Another important preparatory work for Snead includes developing a joystick device that uses miniature mechanical tools to capture and work with small asteroid particles.

Sharing with others

When analyzing, describing, and indexing the sample, the ARES team will be one of the first to study material from Ryugu. But their work will also enable other qualified scientists to conduct their own research.
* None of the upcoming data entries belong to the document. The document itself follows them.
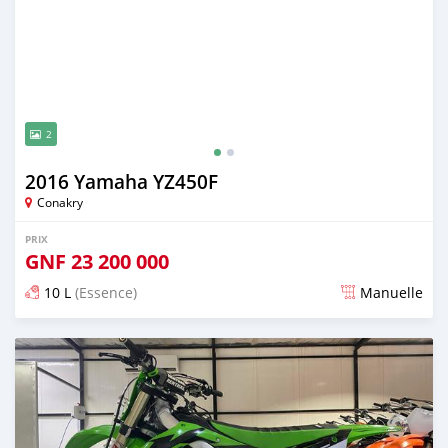
2
2016 Yamaha YZ450F
Conakry
PRIX
GNF
23 200 000
10 L
(Essence)
Manuelle
Publié il y a environ 2 ans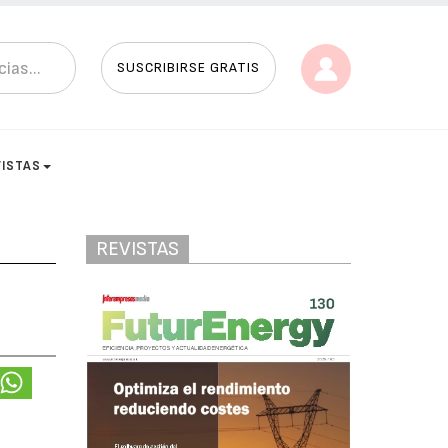
SUSCRIBIRSE GRATIS
VISTAS
REVISTAS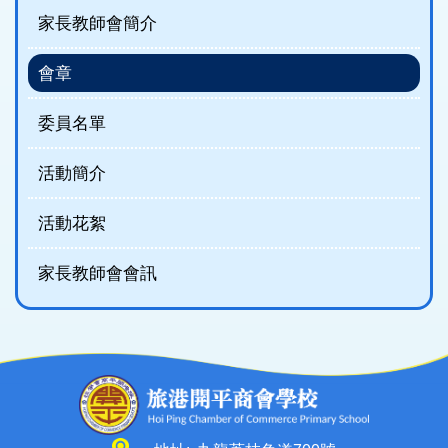
家長教師會簡介
會章
委員名單
活動簡介
活動花絮
家長教師會會訊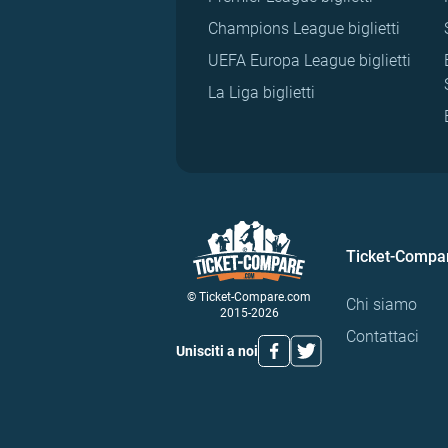
Champions League biglietti
UEFA Europa League biglietti
La Liga biglietti
Ticket-Compa
© Ticket-Compare.com
Chi siamo
2015-2026
Contattaci
Unisciti a noi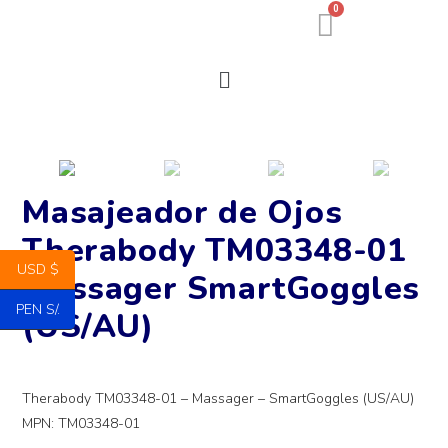
0
Masajeador de Ojos
Therabody TM03348-01
USD $
Massager SmartGoggles
PEN S/.
(US/AU)
Therabody TM03348-01 – Massager – SmartGoggles (US/AU)
MPN: TM03348-01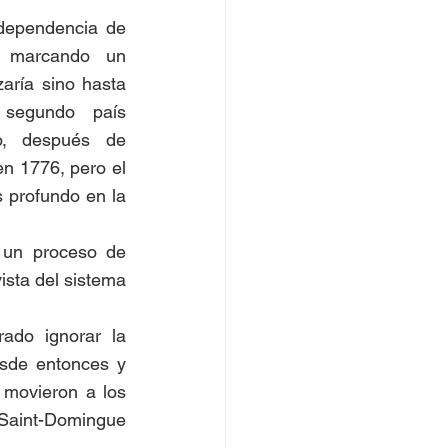
dependencia de 
, marcando un 
ría sino hasta 
segundo país 
o, después de 
n 1776, pero el 
 profundo en la 
 un proceso de 
ista del sistema 
ado ignorar la 
sde entonces y 
movieron a los 
 Saint-Domingue 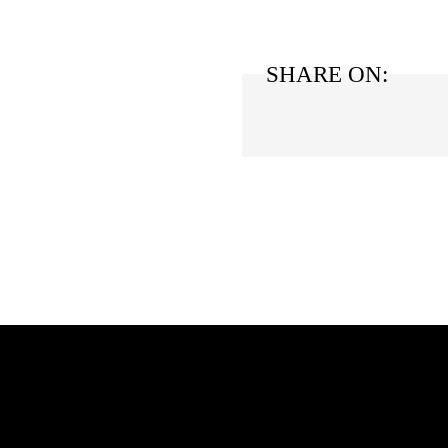
SHARE ON: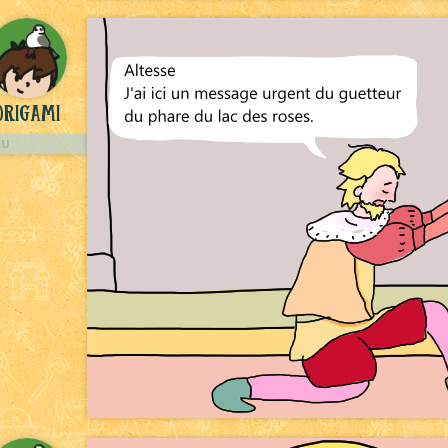
rigami
LU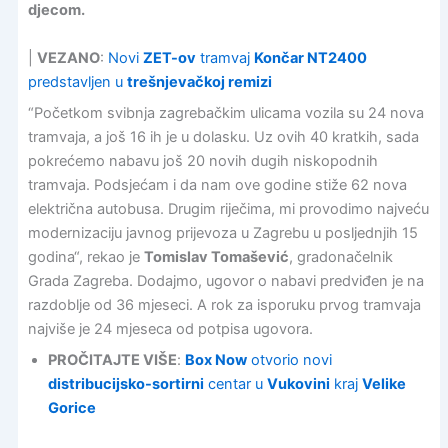
djecom.
|
VEZANO
:
Novi
ZET-ov
tramvaj
Končar NT2400
predstavljen u
trešnjevačkoj remizi
“Početkom svibnja zagrebačkim ulicama vozila su 24 nova
tramvaja, a još 16 ih je u dolasku. Uz ovih 40 kratkih, sada
pokrećemo nabavu još 20 novih dugih niskopodnih
tramvaja. Podsjećam i da nam ove godine stiže 62 nova
električna autobusa. Drugim riječima, mi provodimo najveću
modernizaciju javnog prijevoza u Zagrebu u posljednjih 15
godina“, rekao je
Tomislav Tomašević
, gradonačelnik
Grada Zagreba. Dodajmo, ugovor o nabavi predviđen je na
razdoblje od 36 mjeseci. A rok za isporuku prvog tramvaja
najviše je 24 mjeseca od potpisa ugovora.
PROČITAJTE VIŠE
:
Box Now
otvorio novi
distribucijsko-sortirni
centar u
Vukovini
kraj
Velike
Gorice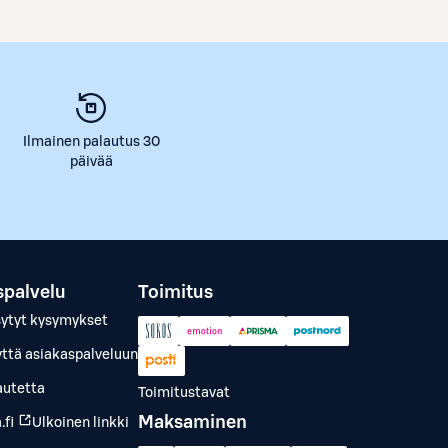
Ilmainen palautus 30
päivää
spalvelu
Toimitus
sytyt kysymykset
yttä asiakaspalveluun
autetta
Toimitustavat
Maksaminen
.fi
Ulkoinen linkki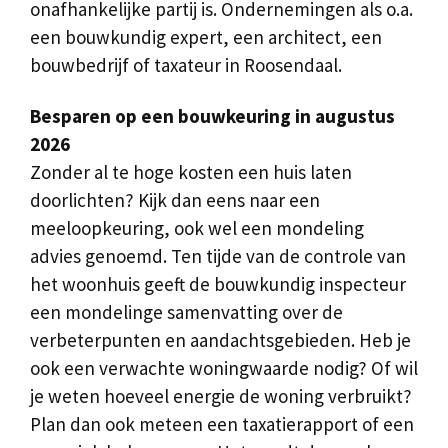
onafhankelijke partij is. Ondernemingen als o.a.
een bouwkundig expert, een architect, een
bouwbedrijf of taxateur in Roosendaal.
Besparen op een bouwkeuring in augustus
2026
Zonder al te hoge kosten een huis laten
doorlichten? Kijk dan eens naar een
meeloopkeuring, ook wel een mondeling
advies genoemd. Ten tijde van de controle van
het woonhuis geeft de bouwkundig inspecteur
een mondelinge samenvatting over de
verbeterpunten en aandachtsgebieden. Heb je
ook een verwachte woningwaarde nodig? Of wil
je weten hoeveel energie de woning verbruikt?
Plan dan ook meteen een taxatierapport of een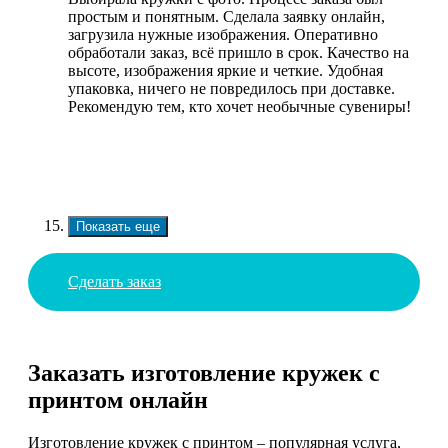
простым и понятным. Сделала заявку онлайн,
загрузила нужные изображения. Оперативно
обработали заказ, всё пришло в срок. Качество на
высоте, изображения яркие и четкие. Удобная
упаковка, ничего не повредилось при доставке.
Рекомендую тем, кто хочет необычные сувениры!
Показать еще
Сделать заказ
Заказать изготовление кружек с
принтом онлайн
Изготовление кружек с принтом – популярная услуга,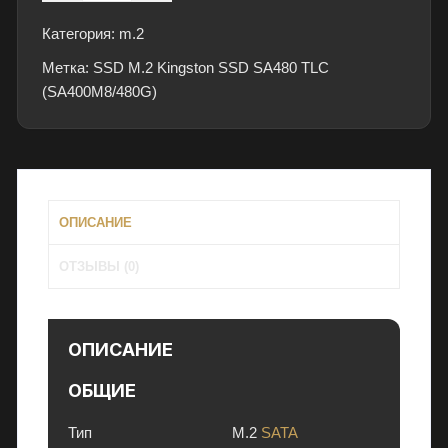
и
SSD
и
Категория:
m.2
M.2
,
Метка:
Kingston
SSD M.2 Kingston SSD SA480 TLC
к
(SA400M8/480G)
SSD
о
SA480
н
TLC
д
(SA400M8/480G)
и
ц
и
ОПИСАНИЕ
о
ОТЗЫВЫ (0)
н
е
р
ы
ОПИСАНИЕ
и
ОБЩИЕ
э
л
Тип M.2
SATA
е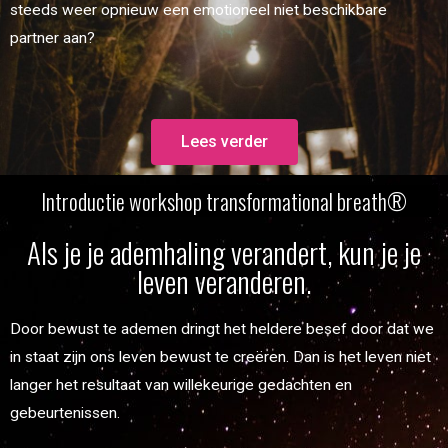
steeds weer opnieuw een emotioneel niet beschikbare
partner aan?
Lees verder
Introductie workshop transformational breath®
Als je je ademhaling verandert, kun je je
leven veranderen.
Door bewust te ademen dringt het heldere besef door dat we
in staat zijn ons leven bewust te creëren. Dan is het leven niet
langer het resultaat van willekeurige gedachten en
gebeurtenissen.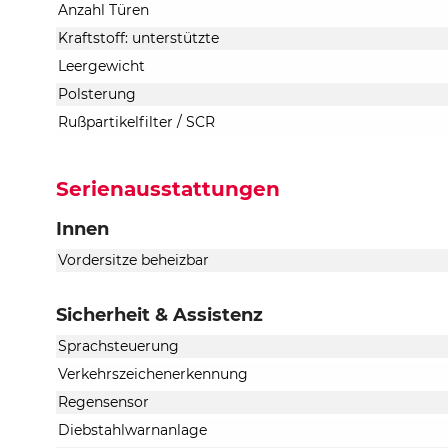
Anzahl Türen
Kraftstoff: unterstützte
Leergewicht
Polsterung
Rußpartikelfilter / SCR
Serienausstattungen
Innen
Vordersitze beheizbar
Sicherheit & Assistenz
Sprachsteuerung
Verkehrszeichenerkennung
Regensensor
Diebstahlwarnanlage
ARES scientists and researchers from around the world will be applying to conduct their own studies of the Ryugu sample for decades to come. When they do so, Nakamura-Messenger and Snead will work with researchers to expertly select, prepare, and deliver portions of the sample for their studies. Once the scientists have finished with the material, they’ll return it to Johnson, where ARES staff will keep detailed records of where it went and the analyzes that were done with it before passing the material back on to more researchers.

For Nakamura-Messenger, Snead, and scientists around the world, it’s over waiting to study a sample Ryugu first-hand. Soon, they will have the opportunity to personally study its structure and chemistry in ways that were previously impossible. Let the discoveries begin!